Ab 1912 kann Klabund immer häufiger Artikel und Gedichte in Zeitschriften unterbringen. So z.B. im „Simplicissimus“ und in der Münchener illustrierten Wochenschrift „Jugend“, wohin ihn Dr. Kutscher vermittelt hatte. Die „Jugend“ bringt neben literarischen Beiträgen auch Glossen zum politischen Tagesgeschehen.  Unterbringen heißt natürlich auch, Honorare bekommen, denn ohne die Unterstützung  aus dem Elternhaus geht es meistens nicht.

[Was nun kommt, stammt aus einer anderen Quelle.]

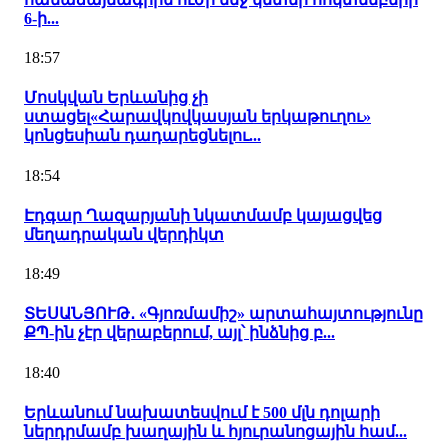
6-ի...
18:57
Մոսկվան Երևանից չի
ստացել«Հարավկովկասյան երկաթուղու»
կոնցեսիան դադարեցնելու...
18:54
Էդգար Ղազարյանի նկատմամբ կայացվեց
մեղադրական վերդիկտ
18:49
ՏԵՍԱՆՅՈՒԹ․ «Գյոռմամիշ» արտահայտությունը
ՔՊ-ին չէր վերաբերում, այլ՝ ինձնից բ...
18:40
Երևանում նախատեսվում է 500 մլն դոլարի
ներդրմամբ խաղային և հյուրանոցային համ...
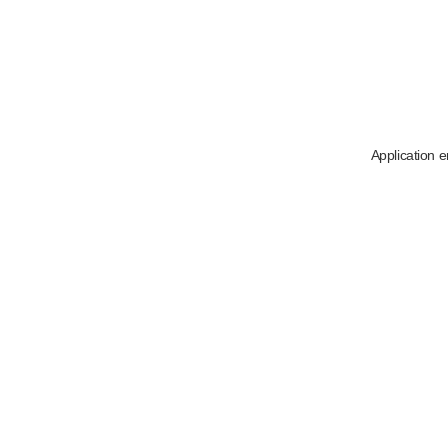
Application e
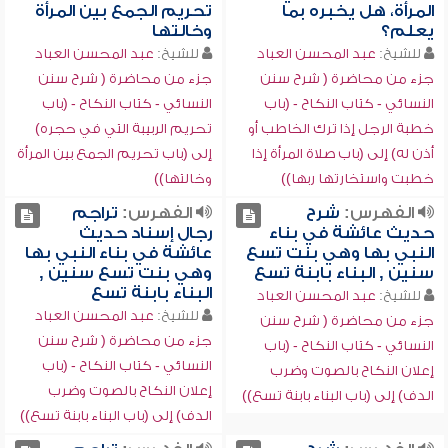
المرأة، هل يخبره بما
تحريم الجمع بين المرأة
يعلم؟
وخالتها
للشيخ:
عبد المحسن العباد
للشيخ:
عبد المحسن العباد
جزء من محاضرة ( شرح سنن
جزء من محاضرة ( شرح سنن
النسائي - كتاب النكاح - (باب
النسائي - كتاب النكاح - (باب
خطبة الرجل إذا ترك الخاطب أو
تحريم الربيبة التي في حجره)
أذن له) إلى (باب صلاة المرأة إذا
إلى (باب تحريم الجمع بين المرأة
خطبت واستخارتها ربها))
وخالتها))
الفهرس:
شرح
الفهرس:
تراجم
حديث عائشة في بناء
رجال إسناد حديث
النبي بها وهي بنت تسع
عائشة في بناء النبي بها
سنين , البناء بابنة تسع
وهي بنت تسع سنين ,
البناء بابنة تسع
للشيخ:
عبد المحسن العباد
للشيخ:
عبد المحسن العباد
جزء من محاضرة ( شرح سنن
جزء من محاضرة ( شرح سنن
النسائي - كتاب النكاح - (باب
النسائي - كتاب النكاح - (باب
إعلان النكاح بالصوت وضرب
إعلان النكاح بالصوت وضرب
الدف) إلى (باب البناء بابنة تسع))
الدف) إلى (باب البناء بابنة تسع))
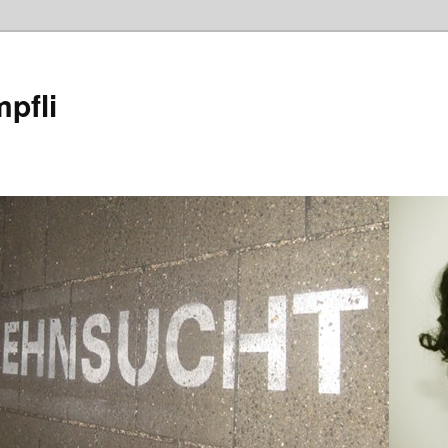
mpfli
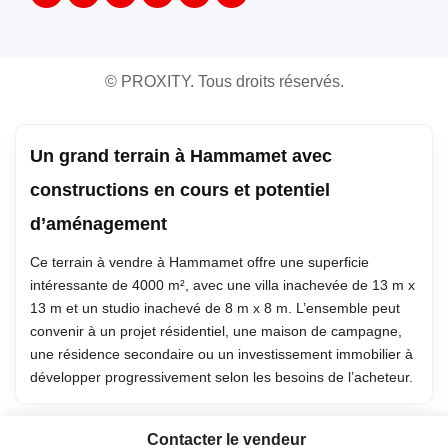
©
PROXITY. Tous droits réservés.
Un grand terrain à Hammamet avec
constructions en cours et potentiel
d’aménagement
Ce terrain à vendre à Hammamet offre une superficie
intéressante de 4000 m², avec une villa inachevée de 13 m x
13 m et un studio inachevé de 8 m x 8 m. L’ensemble peut
convenir à un projet résidentiel, une maison de campagne,
une résidence secondaire ou un investissement immobilier à
développer progressivement selon les besoins de l’acheteur.
Contacter le vendeur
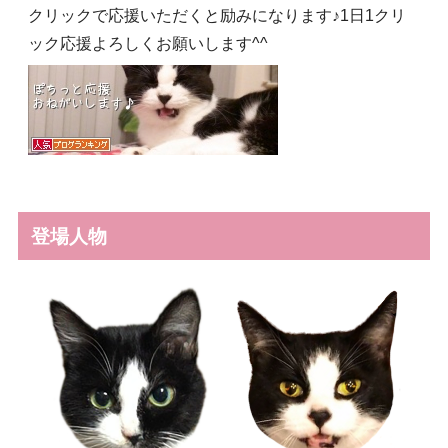
クリックで応援いただくと励みになります♪1日1クリ
ック応援よろしくお願いします^^
登場人物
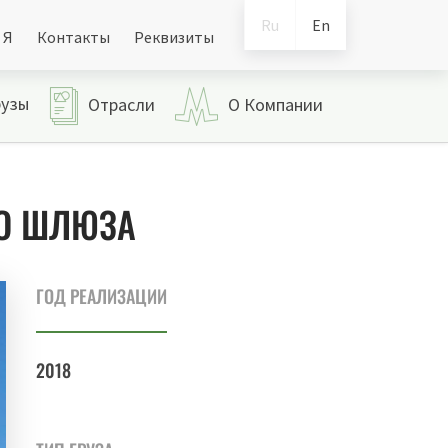
Ru
En
 Я
Контакты
Реквизиты
рузы
Отрасли
О Компании
ГО ШЛЮЗА
ГОД РЕАЛИЗАЦИИ
2018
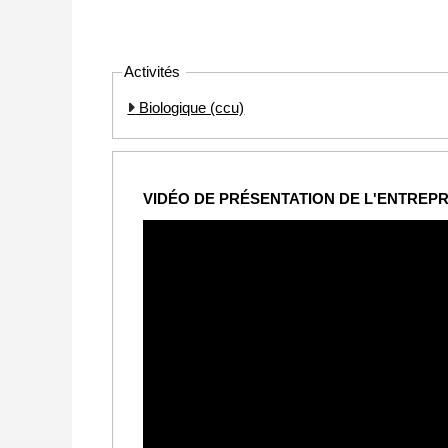
Activités
Biologique (ccu)
VIDÉO DE PRÉSENTATION DE L'ENTREPR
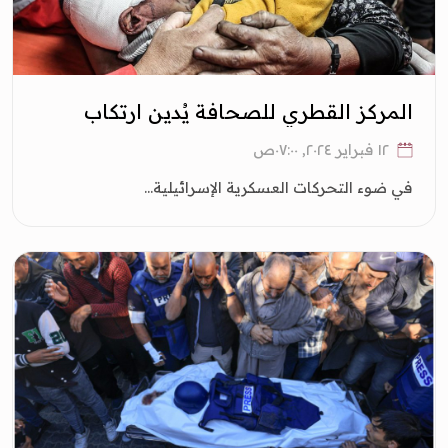
المركز القطري للصحافة يُدين ارتكاب
الاحتلال لمجزرة مروعة في رفح
١٢ فبراير ٢٠٢٤, ٠٧:٠٠ص
في ضوء التحركات العسكرية الإسرائيلية...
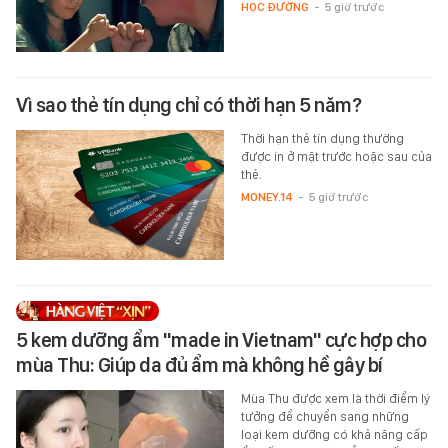
HỌC ĐƯỜNG
-
5 giờ trước
Vì sao thẻ tín dụng chỉ có thời hạn 5 năm?
Thời hạn thẻ tín dụng thường
được in ở mặt trước hoặc sau của
thẻ.
MONEY.14
-
5 giờ trước
5 kem dưỡng ẩm "made in Vietnam" cực hợp cho
mùa Thu: Giúp da đủ ẩm mà không hề gây bí
Mùa Thu được xem là thời điểm lý
tưởng để chuyển sang những
loại kem dưỡng có khả năng cấp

Die „Neue Rundschau“ wird die schon zu Schülerzeiten geschriebene „Helena“-Ode veröffentli­chen, die Fredi vorsichtshalber auf 1912 vordatiert und die in Innsbruck erscheinende Zeitschrift „Der Brenner“ bringt gleich vier Gedichte. Und immer wieder Kerrrs „Pan“….

Auch Wedekind nimmt für „die von ihm mitherausgegebene Zeit­schrift „Komet“ einige Verse und Prosaskizzen des Schützlings von Dr. Kutscher an und veröffentlicht den ersten Beitrag am 16. 3. 1911: das Gedicht „Die kleinen Füße der graziösen Frauen“. Die geachtete und beachtete Zeitschrift „Die Rheinlande“ wird im August vier Gedichte bringen.

Dann kann Al­fred Henschke für sich den zehn Jahre älteren Verleger Fritz Heyder aus Berlin-Zehlendorf – weitläufige Verwandtschaft – interessieren. Guido von Kaulla; „ Unterm 22. 5. 11 schreibt er an Heyder: da man am Vortage von modernen Dichtern gesprochen habe – hier sei einer. Dass Viele (oder Alle) ihn nicht kennten, sei kein Beweis, dass er schlecht, nur: dass er jung sei. Und: Verse müssten ja nicht im­mer Ethik mit Keulenschlägen sein. Heyder gewinnt bald eine starke Verbindung zum Wesen dieses Besuchers: er gehört künftig zu dessen Vertrauten. Zunächst kann Heyder nur ein Gedicht für sein Verlagshauptobjekt, den Kalender „Kunst und Leben“, annehmen. Der Verlag ist noch zu jung, um schon ein Buch finanzieren zu können“.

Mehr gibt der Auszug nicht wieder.